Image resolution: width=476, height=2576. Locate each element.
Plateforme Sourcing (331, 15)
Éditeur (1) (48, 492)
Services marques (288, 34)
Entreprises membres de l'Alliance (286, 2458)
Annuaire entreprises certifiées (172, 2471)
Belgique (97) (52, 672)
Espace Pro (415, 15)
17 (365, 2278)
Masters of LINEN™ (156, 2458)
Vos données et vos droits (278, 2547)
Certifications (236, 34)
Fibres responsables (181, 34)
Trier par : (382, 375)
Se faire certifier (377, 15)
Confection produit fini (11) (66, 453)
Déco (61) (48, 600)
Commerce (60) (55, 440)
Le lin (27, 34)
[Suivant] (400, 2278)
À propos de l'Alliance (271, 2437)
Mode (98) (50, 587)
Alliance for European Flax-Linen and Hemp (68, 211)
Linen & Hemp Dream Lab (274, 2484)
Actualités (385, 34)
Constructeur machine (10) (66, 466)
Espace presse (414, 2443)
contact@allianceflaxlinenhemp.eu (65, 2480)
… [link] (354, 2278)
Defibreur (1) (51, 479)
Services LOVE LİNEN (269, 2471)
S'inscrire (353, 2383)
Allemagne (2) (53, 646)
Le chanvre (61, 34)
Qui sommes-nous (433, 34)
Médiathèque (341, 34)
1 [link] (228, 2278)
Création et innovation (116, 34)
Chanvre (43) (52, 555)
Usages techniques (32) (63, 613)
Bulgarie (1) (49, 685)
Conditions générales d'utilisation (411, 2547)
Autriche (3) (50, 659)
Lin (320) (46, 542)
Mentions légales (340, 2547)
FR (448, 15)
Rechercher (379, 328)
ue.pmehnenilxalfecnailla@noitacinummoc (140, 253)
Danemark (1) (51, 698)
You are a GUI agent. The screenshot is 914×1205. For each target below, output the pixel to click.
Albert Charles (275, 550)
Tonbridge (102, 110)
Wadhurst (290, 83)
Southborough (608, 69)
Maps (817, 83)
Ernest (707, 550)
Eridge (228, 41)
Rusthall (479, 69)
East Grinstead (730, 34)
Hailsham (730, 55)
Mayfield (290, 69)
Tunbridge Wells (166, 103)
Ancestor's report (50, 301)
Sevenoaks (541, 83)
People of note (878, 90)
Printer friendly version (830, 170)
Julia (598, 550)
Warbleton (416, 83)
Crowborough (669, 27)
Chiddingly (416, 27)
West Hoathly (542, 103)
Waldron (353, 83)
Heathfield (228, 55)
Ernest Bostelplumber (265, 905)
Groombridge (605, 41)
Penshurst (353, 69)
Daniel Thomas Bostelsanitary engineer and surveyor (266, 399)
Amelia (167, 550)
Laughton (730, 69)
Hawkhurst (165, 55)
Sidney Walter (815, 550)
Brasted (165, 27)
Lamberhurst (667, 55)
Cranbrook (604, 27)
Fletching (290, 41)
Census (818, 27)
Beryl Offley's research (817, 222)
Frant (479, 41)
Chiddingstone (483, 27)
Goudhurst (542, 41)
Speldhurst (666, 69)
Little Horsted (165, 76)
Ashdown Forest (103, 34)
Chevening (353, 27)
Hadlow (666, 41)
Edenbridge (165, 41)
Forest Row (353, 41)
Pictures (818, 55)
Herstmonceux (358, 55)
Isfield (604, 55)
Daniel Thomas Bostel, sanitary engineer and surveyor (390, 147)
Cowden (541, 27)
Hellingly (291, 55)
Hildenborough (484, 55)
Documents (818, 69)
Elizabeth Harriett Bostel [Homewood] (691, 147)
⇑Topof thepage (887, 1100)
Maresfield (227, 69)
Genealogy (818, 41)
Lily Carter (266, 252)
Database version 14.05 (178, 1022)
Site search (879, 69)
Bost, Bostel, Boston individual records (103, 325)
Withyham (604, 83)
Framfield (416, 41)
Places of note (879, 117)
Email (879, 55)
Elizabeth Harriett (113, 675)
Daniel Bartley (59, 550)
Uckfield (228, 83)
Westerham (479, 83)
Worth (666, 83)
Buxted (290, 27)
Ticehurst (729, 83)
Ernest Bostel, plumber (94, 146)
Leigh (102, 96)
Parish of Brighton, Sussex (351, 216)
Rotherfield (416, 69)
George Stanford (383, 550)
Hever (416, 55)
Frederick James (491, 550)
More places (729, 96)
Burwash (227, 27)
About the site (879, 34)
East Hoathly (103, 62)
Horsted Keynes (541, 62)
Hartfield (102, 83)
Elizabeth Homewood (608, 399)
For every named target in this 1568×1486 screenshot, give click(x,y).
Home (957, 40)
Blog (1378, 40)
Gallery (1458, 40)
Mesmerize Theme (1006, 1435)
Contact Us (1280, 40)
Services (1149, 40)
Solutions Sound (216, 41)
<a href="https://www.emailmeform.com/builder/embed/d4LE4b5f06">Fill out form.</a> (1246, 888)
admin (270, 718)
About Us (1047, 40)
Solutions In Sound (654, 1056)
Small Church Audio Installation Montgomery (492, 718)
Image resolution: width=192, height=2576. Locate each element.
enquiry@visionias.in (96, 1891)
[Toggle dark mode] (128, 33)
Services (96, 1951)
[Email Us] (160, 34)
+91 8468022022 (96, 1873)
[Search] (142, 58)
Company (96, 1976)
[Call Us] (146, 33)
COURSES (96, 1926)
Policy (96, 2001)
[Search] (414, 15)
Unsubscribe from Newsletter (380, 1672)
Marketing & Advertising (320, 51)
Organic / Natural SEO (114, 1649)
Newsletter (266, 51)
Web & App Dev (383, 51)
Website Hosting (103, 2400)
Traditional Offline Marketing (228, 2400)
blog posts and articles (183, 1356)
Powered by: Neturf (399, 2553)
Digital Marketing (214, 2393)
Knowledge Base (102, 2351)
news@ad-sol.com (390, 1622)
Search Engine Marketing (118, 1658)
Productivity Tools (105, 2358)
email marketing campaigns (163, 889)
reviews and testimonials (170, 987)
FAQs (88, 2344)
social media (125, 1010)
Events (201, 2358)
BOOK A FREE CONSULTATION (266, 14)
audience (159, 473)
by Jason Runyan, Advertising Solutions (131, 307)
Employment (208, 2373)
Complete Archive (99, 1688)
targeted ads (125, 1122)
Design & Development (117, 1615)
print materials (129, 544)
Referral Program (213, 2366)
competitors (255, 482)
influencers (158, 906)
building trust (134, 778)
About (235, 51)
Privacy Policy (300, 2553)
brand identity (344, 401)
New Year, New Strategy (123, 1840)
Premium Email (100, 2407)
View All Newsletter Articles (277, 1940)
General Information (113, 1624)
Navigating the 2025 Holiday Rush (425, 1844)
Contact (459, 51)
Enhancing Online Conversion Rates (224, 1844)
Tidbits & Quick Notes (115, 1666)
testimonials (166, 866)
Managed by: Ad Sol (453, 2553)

### WORK ORDER
Look above for the line containing "Beryl Offley's research (817, 222)" and the line containing "Site search (879, 69)". Transcribe both, with the lines between them, exactly.

### TASK RESULT
Beryl Offley's research (817, 222)
Frant (479, 41)
Chiddingstone (483, 27)
Goudhurst (542, 41)
Speldhurst (666, 69)
Little Horsted (165, 76)
Ashdown Forest (103, 34)
Chevening (353, 27)
Hadlow (666, 41)
Edenbridge (165, 41)
Forest Row (353, 41)
Pictures (818, 55)
Herstmonceux (358, 55)
Isfield (604, 55)
Daniel Thomas Bostel, sanitary engineer and surveyor (390, 147)
Cowden (541, 27)
Hellingly (291, 55)
Hildenborough (484, 55)
Documents (818, 69)
Elizabeth Harriett Bostel [Homewood] (691, 147)
⇑Topof thepage (887, 1100)
Maresfield (227, 69)
Genealogy (818, 41)
Lily Carter (266, 252)
Database version 14.05 (178, 1022)
Site search (879, 69)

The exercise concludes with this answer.